In one of the most frequently repeated film-director tutorials of all time, Alfred Hitchcock explained his method of generating suspense. Picture a scene of two people talking in a room, and then suddenly a bomb explodes. That’s shock. Now picture the same scene, but insert a shot at the beginning revealing the presence of the bomb—information the audience possesses, but the characters do not. That’s suspense. Hitchcock’s theory helps explain at least one of the reasons why The Salzburg Connection is among the least suspenseful thrillers of the ’70s. During the first half of the movie, characters chase after something, but the audience has no idea what they’re pursuing. Therefore, it’s impossible for us to determine whether we should care about the outcome of the search.

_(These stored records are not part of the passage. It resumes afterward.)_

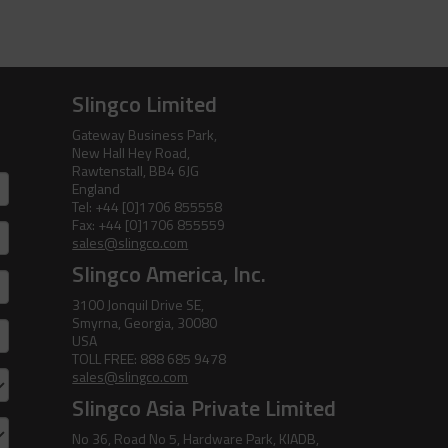
Slingco Limited
Gateway Business Park,
New Hall Hey Road,
Rawtenstall, BB4 6JG
England
Tel: +44 [0]1706 855558
Fax: +44 [0]1706 855559
sales@slingco.com
Slingco America, Inc.
3100 Jonquil Drive SE,
Smyrna, Georgia, 30080
USA
TOLL FREE: 888 685 9478
sales@slingco.com
Slingco Asia Private Limited
No 36, Road No 5, Hardware Park, KIADB,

Exacerbating this problem is one of the blandest leading characters ever featured in a mystery movie, American lawyer Bill Mathison. As played by Barry Newman, best known for playing the cipher-like protagonist of Vanishing Point (1971) and the title character of the TV series Petrocelli (1974-1976), Mathison is an average dude with average intelligence and average manners—he seems more like a passerby who wandered into the movie than a leading man.

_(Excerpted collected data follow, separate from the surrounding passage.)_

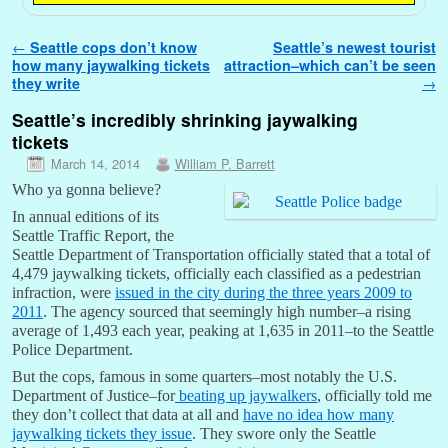
Post navigation
←
Seattle cops don’t know
Seattle’s newest tourist
how many jaywalking tickets
attraction–which can’t be seen
they write
→
Seattle’s incredibly shrinking jaywalking
tickets
March 14, 2014
William P. Barrett
Who ya gonna believe?
In annual editions of its
Seattle Traffic Report, the
Seattle Department of Transportation officially stated that a total of
4,479 jaywalking tickets, officially each classified as a pedestrian
infraction, were
issued in the city during the three years 2009 to
2011
. The agency sourced that seemingly high number–a rising
average of 1,493 each year, peaking at 1,635 in 2011–to the Seattle
Police Department.
But the cops, famous in some quarters–most notably the U.S.
Department of Justice–for
beating up jaywalkers
, officially told me
they don’t collect that data at all and
have no idea how many
jaywalking tickets they issue
. They swore only the Seattle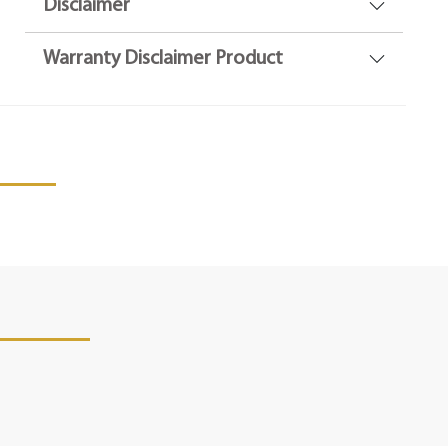
Disclaimer
Warranty Disclaimer Product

Adapted from a popular novel by Helen MacInnes, The Salzburg Connection depicts the international search for World War II-era documents containing the names of Nazi spies, which is interesting-ish, but the filmmakers waste far too much screen time on lifeless dialogue scenes. Making matters worse is the competent but uninspired work of leading lady Anna Karina, the French beauty who was jean-Luc Godard’s on- and offscreen muse during the ’60s. (In her defense, the only requirements of her anemic role are looking appealing and frightened.)

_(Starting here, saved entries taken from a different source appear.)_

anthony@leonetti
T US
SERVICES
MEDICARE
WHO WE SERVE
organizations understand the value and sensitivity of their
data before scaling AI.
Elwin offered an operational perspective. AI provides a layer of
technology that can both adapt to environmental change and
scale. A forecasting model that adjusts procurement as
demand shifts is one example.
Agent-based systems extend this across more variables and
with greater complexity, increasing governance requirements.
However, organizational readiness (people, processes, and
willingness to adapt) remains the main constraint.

Not that it makes much difference, The Salzburg Connection was the English-language debut of Austrian actor Klaus Maria Brandauer, who enjoyed significant international success in the ’80s. He’s fine here, but the movie is such a dud it’s no surprise he failed to secure another major role in an English-language picture until playing the villain in the “unofficial” 007 flick Never Say Never Again (1983).